KONYA TÜRK MİLLETİ ADINA
. ASLİYE TİCARET MAHKEMESİ GEREKÇELİ KARAR
ESAS NO :
KARAR NO :
BAŞKAN :
ÜYE :
ÜYE :
KATİP :
DAVACI :
VEKİLİ :
DAVALI :
VEKİLİ :
DAVA : Adi Ortaklığa Yönetim Kayyımı Atanması
DAVA TARİHİ :
KARAR TARİHİ :
GEREKÇELİ KARARIN
YAZILDIĞI TARİHİ :
Mahkememizde görülmekte olan davanın yapılan açık yargılaması sonunda,
HEYETİMİZCE GEREĞİ GÖRÜŞÜLDÜ:
TALEP :
Davacı vekili mahkememize vermiş olduğu 09/06/2020 havale tarihli dava dilekçesinde özetle; Müvekkili ile davalı şirket arasında ... İlçe Emniyet Müdürlüğü hizmet binasının yapımı için iş ortaklığı sözleşmesi imzalandığını, yapılan sözleşme gereğince davalı şirket yetkilisi olan ... iş ortaklığını temsilen muhasebe kayıtları, ticari defter tutma işlemleri, banka hesap hareketleri, resmi kurum kayıt ve işlemlerini yapmak üzere yetkili kılındığını, ancak davalı şirketin konkordato talebinde bulunduğu ancak talebinin mahkemece reddedildiği bunun üzerine birçok icra takibine maruz kaldığı davalı şirket yetkilisi ...'ın yurtdışına yerleştiğinin öğrenildiğini, müvekkilinin iş ortaklığında pilot ortak olmamakla birlikte tek başına da imza yetkisinin bulunmadığını, iş ortaklığı adına imza yetkisi bulunmayan müvekkilinin iş ortaklığına ilişkin işlemleri yerine getiremediğini, Emniyet Müdürlüğü Hizmet binası yapımının da sekteye uğradığını, iş ortaklığının alacaklı olduğu bir kişi adına da sahte iş ortaklığı kaşesi ile senet düzenlenerek iş ortaklığına karşı icra takibi başlatıldığını, icra takibi nedeniyle müvekkilinin tüm malvarlığının hacizlendiğini ve müvekkilinin mağdur edildiğini, icra takibine konu edilen sahte senetle ilgili suç duyurusunda bulunduklarını ve soruşturmanın devam ettiğini, icra takibine karşı da icra mahkemesinde açılan davanın devam ettiğini, iş ortaklığına ilişkin işlemlerin yetkili olmamasına rağmen ... tarafından yapıldığı, bankadan iş ortaklığı adına para çekildiğini, iş ortaklığına ait hakediş ödemelerini aldını ve bu paraları kendi uhdesinde kullandığını beyanla ... Tic.
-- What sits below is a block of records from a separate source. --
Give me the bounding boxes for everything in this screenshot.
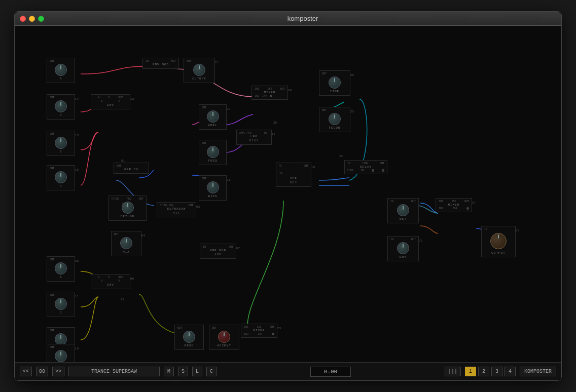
btn-komposter[interactable]: KOMPOSTER [520,367,556,376]
module-a1[interactable]: OUT A [47,58,75,83]
module-s1[interactable]: OUT S 15 [47,131,75,156]
module-r2[interactable]: OUT R 10 [47,344,75,362]
module-ampl[interactable]: OUT AMPL 30 [199,104,227,130]
module-delay[interactable]: IN TIME OUT DELAY LOOP FB [344,160,387,174]
connections-svg [15,26,561,362]
page-btn-1[interactable]: 1 [465,367,476,376]
module-reso[interactable]: OUT RESO [174,325,204,350]
patch-canvas[interactable]: OUT A OUT D 14 OUT S 15 OUT R 16 [15,26,561,362]
traffic-lights [20,16,44,22]
minimize-button[interactable] [29,16,35,22]
module-detune[interactable]: DTUNE FRQ OUT DETUNE [109,195,147,221]
module-output[interactable]: IN OUTPUT 02 [481,226,516,257]
module-mix[interactable]: OUT MIX 04 [111,231,141,256]
module-feedb[interactable]: OUT FEEDB 25 [319,107,350,132]
module-d1[interactable]: OUT D 14 [47,94,75,120]
module-mixer1[interactable]: IN1 IN2 OUT MIXER IN3 IN4 20 [251,86,288,100]
nav-prev-button[interactable]: << [20,367,32,376]
module-r1[interactable]: OUT R 16 [47,165,75,190]
module-accent[interactable]: OUT ACCENT [209,325,239,350]
module-wet[interactable]: IN OUT WET [387,198,419,223]
module-d2[interactable]: OUT D 11 [47,292,75,317]
module-mixer2[interactable]: IN1 IN2 OUT MIXER IN3 IN4 27 [436,198,472,212]
bottombar: << 00 >> TRANCE SUPERSAW M S L C 0.00 ||… [15,362,561,380]
module-vcf[interactable]: FC OUT IN VCF RES 19 [276,163,311,187]
nav-num-button[interactable]: 00 [36,367,48,376]
page-btn-2[interactable]: 2 [478,367,489,376]
close-button[interactable] [20,16,26,22]
nav-next-button[interactable]: >> [52,367,64,376]
maximize-button[interactable] [38,16,44,22]
module-mixer3[interactable]: IN1 IN2 OUT MIXER IN3 IN4 23 [241,324,277,338]
module-suprasaw[interactable]: DTUNE FRQ OUT SUPRASAW MIX 03 [157,202,196,217]
module-a2[interactable]: OUT A 08 [47,256,75,282]
btn-s[interactable]: S [178,367,188,376]
patch-name: TRANCE SUPERSAW [68,367,160,376]
titlebar: komposter [15,12,561,26]
module-amp-mod[interactable]: IN OUT AMP MOD AMP 07 [200,244,236,259]
module-env1[interactable]: A D OUT S R ENV 13 [91,94,130,109]
page-btn-3[interactable]: 3 [491,367,502,376]
module-env2[interactable]: A D OUT S R ENV 06 [91,274,130,289]
module-freq[interactable]: OUT FREQ [199,140,227,165]
page-buttons: 1 2 3 4 [465,367,516,376]
module-time[interactable]: OUT TIME 26 [319,70,350,96]
btn-grid[interactable]: ||| [445,367,461,376]
btn-m[interactable]: M [164,367,174,376]
page-btn-4[interactable]: 4 [505,367,516,376]
module-lfo[interactable]: AMPL FRQ OUT LFO BIAS 12 [236,130,272,145]
module-env-mod[interactable]: IN OUT ENV MOD [142,58,179,69]
bpm-display: 0.00 [310,367,351,377]
module-cutoff[interactable]: OUT CUTOFF 21 [184,58,215,83]
window-title: komposter [49,15,556,22]
btn-c[interactable]: C [206,367,217,376]
module-kbd-cv[interactable]: OUT KBD CV [114,163,149,174]
module-dry[interactable]: IN OUT DRY 29 [387,236,419,261]
module-bias[interactable]: OUT BIAS 31 [199,175,227,201]
btn-l[interactable]: L [192,367,202,376]
main-window: komposter [14,11,562,381]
Ltd. - ... Yapı İş ortaklığını temsil etmek üzere tedbiren kayyım atanmasına, daha sonra iş ortaklığının ihale ile alınan işin bitimine kadar idare edilmesi için kayyum atanmasına, iş bitiminde kayyuma iş ortaklığını fesih yetkisi verilmesine, iş ortaklığına ilişkin defter ve kayıtların mahkememizce muhafaza edilmesine, yargılama giderleri ve vekalet ücretinin davalı taraftan tahsiline karar verilmesini talep ve dava etmiştir.
CEVAP:
Davalı vekili mahkememize vermiş olduğu 07/08/2020 havale tarihli cevap dilekçesinde özetle; davacı tarafın müvekkilinin haberi olmadan iş ortaklığı adına gelecek paraların alacaklılara ödenmesini engellemek için iş bu davayı açtığını, adi şirket ortaklık sözleşmesi dışında taraflar arasında düzenlenen gizlilik sözleşmesinin mevcut olduğunu ve bu sözleşmenin dilekçe ekinde sunulduğunu, bu sözleşme uyarınca davacı ...'ın adı şirketten hiçbir alacağının bulunmadığını ve tüm alacaklarını müvekkiline bıraktığını, adi şirkete ait tüm harcamaları müvekkilinin yaptığını, taşeron şirketlere müvekkilinin borçlandığını, taraflar arasındaki sözleşmeye göre de iş ortaklığına ilişkin tüm kar ve zararın pilot ortak olan müvekkiline ait olduğunu, davalı tarafın sözleşme gereğince alacağının ve sorumluluğunun bulunmadığını, davacı tarafın tüm bunlara rağmen hukuka aykırı olarak bu davayı açtığını beyan etmiştir.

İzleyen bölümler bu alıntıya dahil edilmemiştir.